(Data to process)

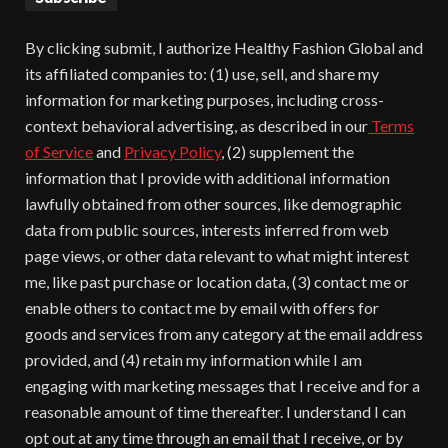
By clicking submit, I authorize Healthy Fashion Global and
its affiliated companies to: (1) use, sell, and share my
information for marketing purposes, including cross-
context behavioral advertising, as described in our
Terms
of Service
and
Privacy Policy
, (2) supplement the
information that I provide with additional information
lawfully obtained from other sources, like demographic
data from public sources, interests inferred from web
page views, or other data relevant to what might interest
me, like past purchase or location data, (3) contact me or
enable others to contact me by email with offers for
goods and services from any category at the email address
provided, and (4) retain my information while I am
engaging with marketing messages that I receive and for a
reasonable amount of time thereafter. I understand I can
opt out at any time through an email that I receive, or by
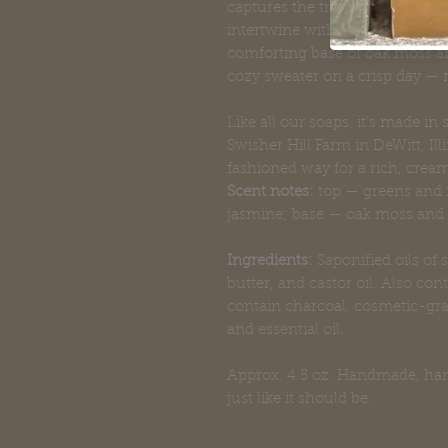
captures the transition from a
intertwine with green apple and
comforting base of oak moss and
cozy sweater on a crisp day — 
Like all our soaps, it's made in
Swisher Hill Farm in DeWitt, Il
fashioned way for a rich, cream
Scent notes:
top — greens and f
jasmine; base — oak moss an
Ingredients:
Saponified oils of s
butter, and castor oil. Also con
contain charcoal, cosmetic-gra
and essential oil.
Approx. 4.5 oz. Handmade, hand-
just like it should be.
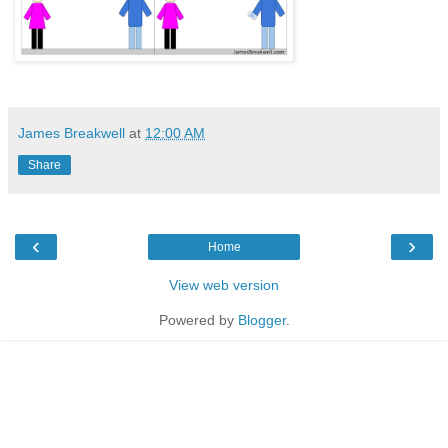
James Breakwell
at
12:00 AM
Share
‹
›
Home
View web version
Powered by
Blogger
.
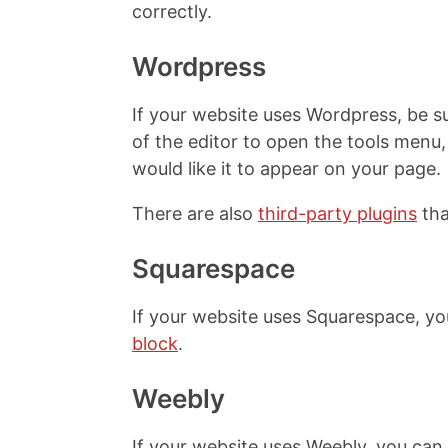
correctly.
Wordpress
If your website uses Wordpress, be su
of the editor to open the tools men
would like it to appear on your page.
There are also
third-party plugins
tha
Squarespace
If your website uses Squarespace, y
block
.
Weebly
If your website uses Weebly, you ca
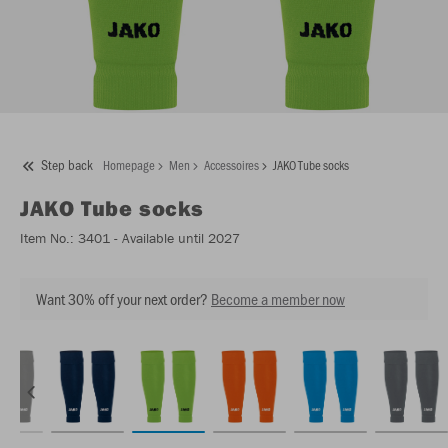
Step back
Homepage
Men
Accessoires
JAKO Tube socks
JAKO
Tube socks
Item No.:
3401
- Available until 2027
Want 30% off your next order?
Become a member now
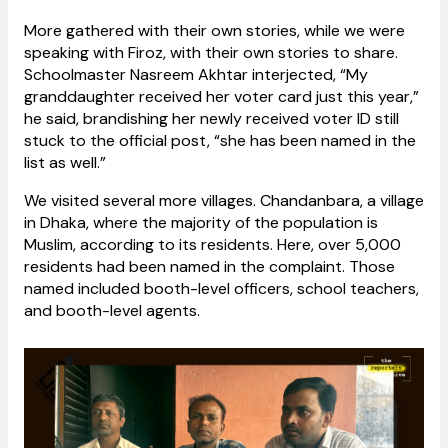
More gathered with their own stories, while we were
speaking with Firoz, with their own stories to share.
Schoolmaster Nasreem Akhtar interjected, “My
granddaughter received her voter card just this year,”
he said, brandishing her newly received voter ID still
stuck to the official post, “she has been named in the
list as well.”
We visited several more villages. Chandanbara, a village
in Dhaka, where the majority of the population is
Muslim, according to its residents. Here, over 5,000
residents had been named in the complaint. Those
named included booth-level officers, school teachers,
and booth-level agents.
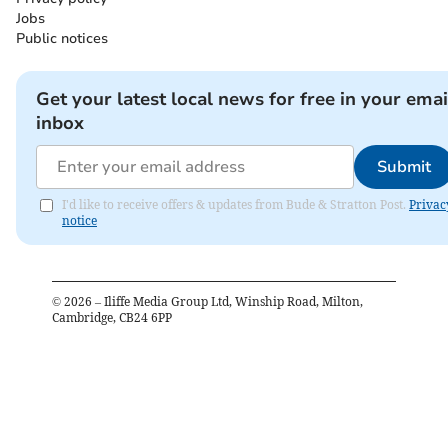
Jobs
Public notices
Get your latest local news for free in your emai
inbox
Submit
I'd like to receive offers & updates from Bude & Stratton Post.
Privac
notice
©
2026
– Iliffe Media Group Ltd, Winship Road, Milton,
Cambridge, CB24 6PP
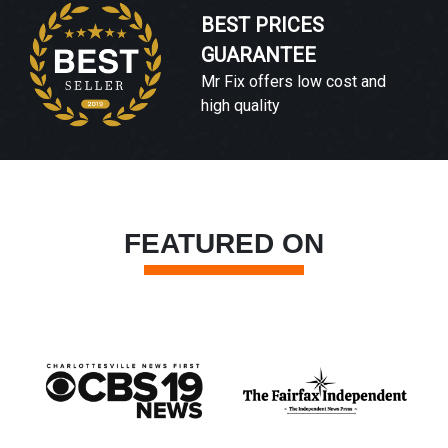
BEST PRICES
GUARANTEE
Mr Fix offers low cost and
high quality
FEATURED ON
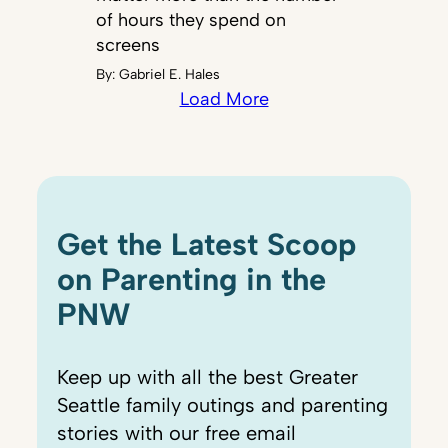
of hours they spend on
screens
By:
Gabriel E. Hales
Load More
Get the Latest Scoop
on Parenting in the
PNW
Keep up with all the best Greater
Seattle family outings and parenting
stories with our free email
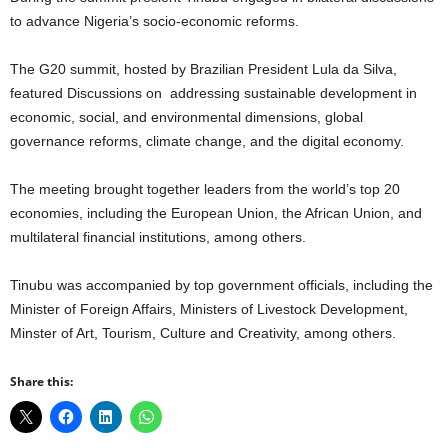
to advance Nigeria’s socio-economic reforms.
The G20 summit, hosted by Brazilian President Lula da Silva,
featured Discussions on addressing sustainable development in
economic, social, and environmental dimensions, global
governance reforms, climate change, and the digital economy.
The meeting brought together leaders from the world’s top 20
economies, including the European Union, the African Union, and
multilateral financial institutions, among others.
Tinubu was accompanied by top government officials, including the
Minister of Foreign Affairs, Ministers of Livestock Development,
Minster of Art, Tourism, Culture and Creativity, among others.
Share this:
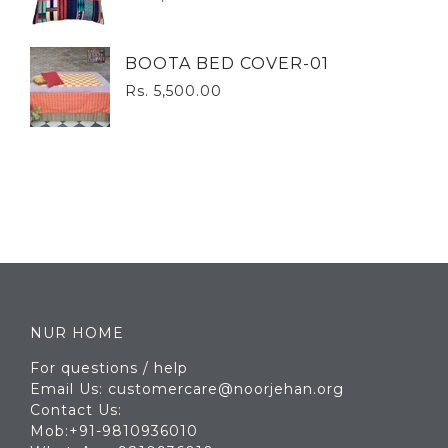
BOOTA BED COVER-01
Rs. 5,500.00
NUR HOME
For questions / help
Email Us: customercare@noorjehan.org
Contact Us:
Mob:+91-9810936010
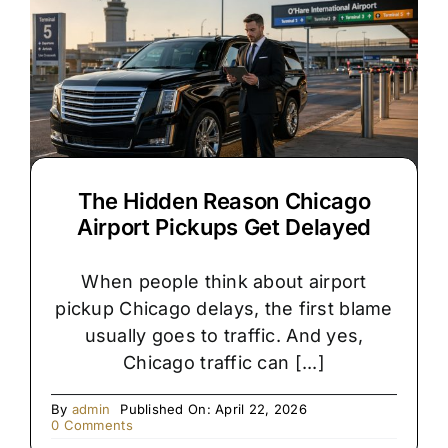
Right
for
Your
Chicago
Wedding?
The Hidden Reason Chicago
Airport Pickups Get Delayed
When people think about airport
pickup Chicago delays, the first blame
usually goes to traffic. And yes,
Chicago traffic can [...]
By
admin
Published On: April 22, 2026
on
0 Comments
The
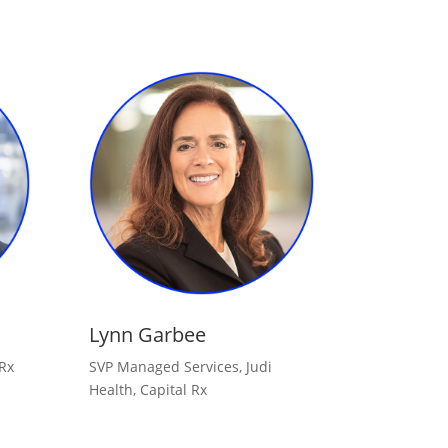
Lynn Garbee
 Rx
SVP Managed Services, Judi
Health, Capital Rx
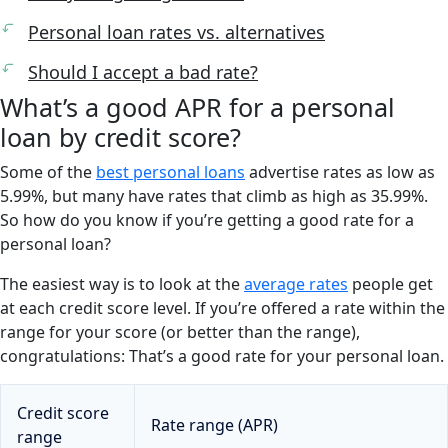
Personal loan rates vs. alternatives
Should I accept a bad rate?
What’s a good APR for a personal
loan by credit score?
Some of the
best personal loans
advertise rates as low as
5.99%, but many have rates that climb as high as 35.99%.
So how do you know if you’re getting a good rate for a
personal loan?
The easiest way is to look at the
average rates
people get
at each credit score level. If you’re offered a rate within the
range for your score (or better than the range),
congratulations: That’s a good rate for your personal loan.
Credit score
Rate range (APR)
range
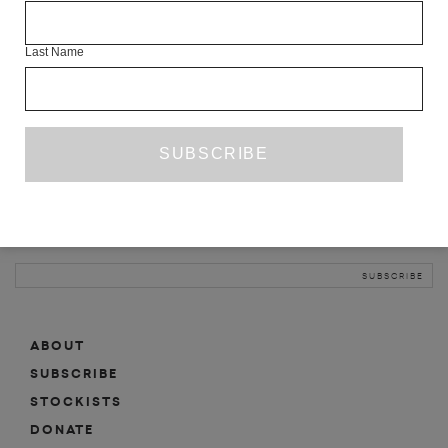
INFO
Last Name
ABOUT
SHOP
SUBSCRIBE
STOCKISTS
MAILING LIST
Sign-up here for news, events, promotions, etc.
ABOUT
SUBSCRIBE
STOCKISTS
DONATE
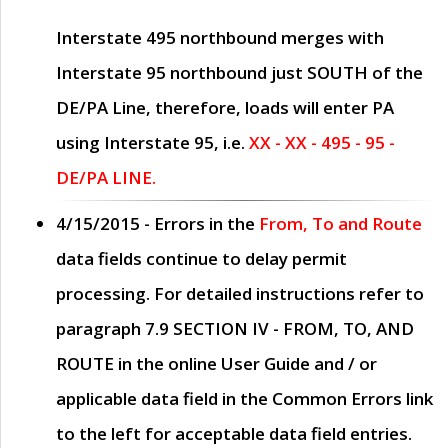
Interstate 495 northbound merges with
Interstate 95 northbound just
SOUTH
of the
DE/PA Line, therefore, loads will enter PA
using Interstate 95, i.e.
XX - XX - 495 - 95 -
DE/PA LINE.
4/15/2015
- Errors in the
From, To and Route
data fields continue to delay permit
processing. For detailed instructions refer to
paragraph
7.9 SECTION IV - FROM, TO, AND
ROUTE
in the online
User Guide
and / or
applicable data field in the
Common Errors
link
to the left for acceptable data field entries.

(End Data to process)

Work required: Copy exactly the lines from the line containing "What’s a good APR for a personal" through the last line of the records above, both included, and leave out any pictures.

Your response:
What’s a good APR for a personal
loan by credit score?
Some of the
best personal loans
advertise rates as low as
5.99%, but many have rates that climb as high as 35.99%.
So how do you know if you’re getting a good rate for a
personal loan?
The easiest way is to look at the
average rates
people get
at each credit score level. If you’re offered a rate within the
range for your score (or better than the range),
congratulations: That’s a good rate for your personal loan.
Credit score
Rate range (APR)
range
INFO
Last Name
ABOUT
SHOP
SUBSCRIBE
STOCKISTS
MAILING LIST
Sign-up here for news, events, promotions, etc.
ABOUT
SUBSCRIBE
STOCKISTS
DONATE
Interstate 495 northbound merges with
Interstate 95 northbound just
SOUTH
of the
DE/PA Line, therefore, loads will enter PA
using Interstate 95, i.e.
XX - XX - 495 - 95 -
DE/PA LINE.
4/15/2015
- Errors in the
From, To and Route
data fields continue to delay permit
processing. For detailed instructions refer to
paragraph
7.9 SECTION IV - FROM, TO, AND
ROUTE
in the online
User Guide
and / or
applicable data field in the
Common Errors
link
to the left for acceptable data field entries.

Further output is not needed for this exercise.